Reggenza di Teodora[modifica]
Durante la minore ètà di Michele, l'impero fu governato dalla madre Teodora, suo zio Sergio e il ministro Teoctisto. L'imperatrice, contraria alla politica iconoclasta del precedente Imperatore, depose il Patriarca Giovanni VII Grammatico e lo sostituì con l'iconodulo Metodio I nel 843. Con questo ebbe fine il secondo periodo iconoclastico.
A questo seguirono dure repressioni e deportazioni degli eretici Pauliciani dall'Anatolia alla Tracia e furono lanciate spedizioni, entro i confini, contro gli Slavi del Peloponneso.

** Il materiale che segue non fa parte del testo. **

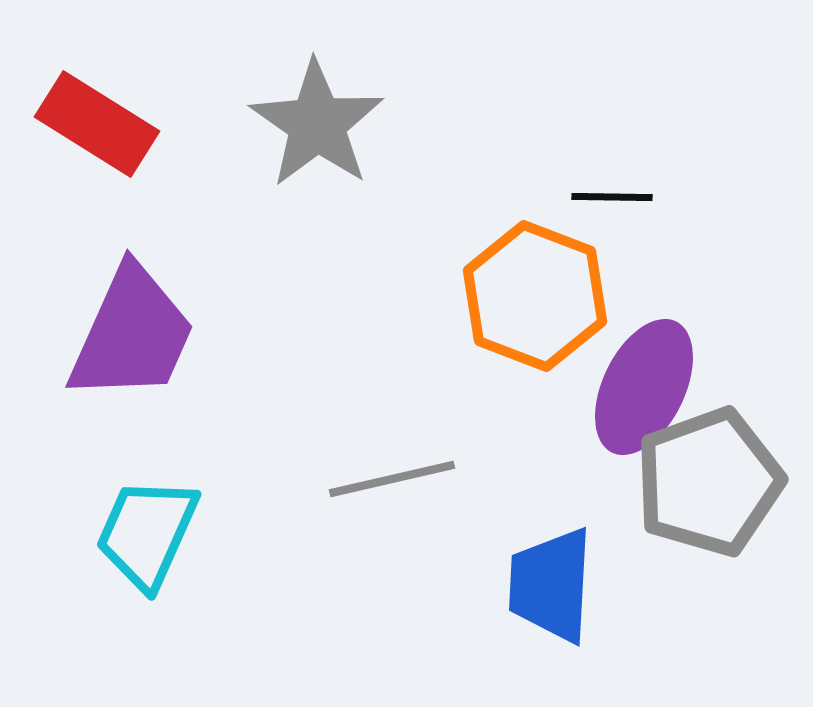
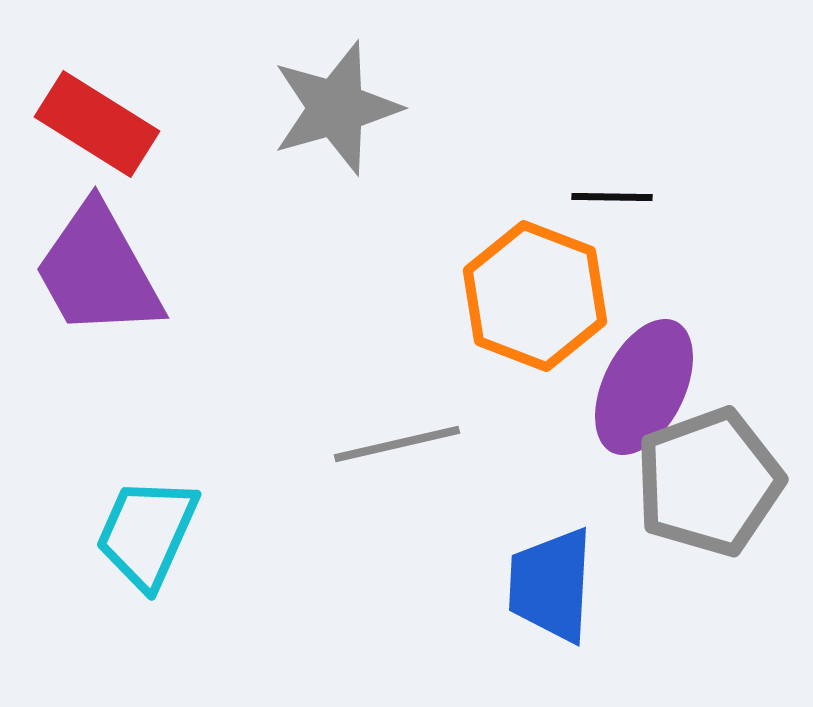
gray star: moved 19 px right, 16 px up; rotated 21 degrees clockwise
purple trapezoid: moved 34 px left, 63 px up; rotated 127 degrees clockwise
gray line: moved 5 px right, 35 px up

Ai confini con gli Arabi i Bizantini furono sconfitti in Pamfilia, a Creta e al confine con la Siria dagli Abassidi, ma la flotta sconfisse gli Arabi nel 853 e in successive operazioni nell'Egeo e di fronte alla Siria
Il fratello di Teodora, Bardas (816 - 866) guadagnò l'appoggio di Michele III e della corte, ottenne dall'imperatore la nomina a cesare nel novembre 855.

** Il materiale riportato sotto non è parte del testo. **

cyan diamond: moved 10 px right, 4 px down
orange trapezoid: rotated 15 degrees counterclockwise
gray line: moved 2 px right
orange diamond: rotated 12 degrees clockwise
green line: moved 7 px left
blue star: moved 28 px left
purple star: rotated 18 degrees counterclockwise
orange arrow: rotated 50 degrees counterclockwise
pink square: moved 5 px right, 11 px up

Con l'aiuto di Bardas, Michele rovesciò la reggenza di Teodora il 15 marzo 856, relegò la madre e le zie in un monastero, mentre Teoctisto veniva ucciso.
Guerre[modifica]
Michele nominò cesare Bardas e gli affidò il comando delle spedizioni militari contro gli Arabi e i Bulgari. Nello stesso 856 iniziarono le prime campagne contro gli Arabi in oriente, che furono ripetutamente sconfitti e nel 858 persero quasi tutti i territori conquistati. Bardas non tradì le speranze di Michele anche nei confronti dei Bulgari, con i quali fu raggiunta una vantaggiosa alleanza; i due stati si impegnarono a non attaccarsi a vicenda. Il patriarca Fozio chiese il permesso di evangelizzare i Bulgari e Michele lo concesse, a patto che non si verificassero opposizioni tra la popolazione.
Nell'860 Michele improvvisamente prese personalmente il comando dell'esercito e le campagne contro gli Arabi subirono un peggioramento: i bizantini nel 861 sarebbero stati sconfitti se Michele non fosse riuscito a ritirarsi e a riordinare le sue fila. Anche in Sicilia gli Arabi sconfissero ripetutamente i Bizantini e riuscirono a espugnare numerose fortezze. Nel complesso, però, l'impero si era notevolmente rafforzato per un miglioramento generale della situazione.
Relazioni con la chiesa[modifica]
Michele non rinunciò al tradizionale "cesaropapismo" dei suoi predecessori e volle comandare la chiesa e il patriarca bizantino. Durante il suo regno avvenne uno scontro, rimasto famoso, con Papa Niccolò I, scaturito dalla deposizione di Ignazio. Ignazio, patriarca dal 846, accusò nel 858 Bardas, zio di Michele, di incesto e gli impedì di entrare in chiesa durante un ricevimento, poiché Bardas e Michele non andavano mai in chiesa eccetto quando dovevano accogliere qualcuno.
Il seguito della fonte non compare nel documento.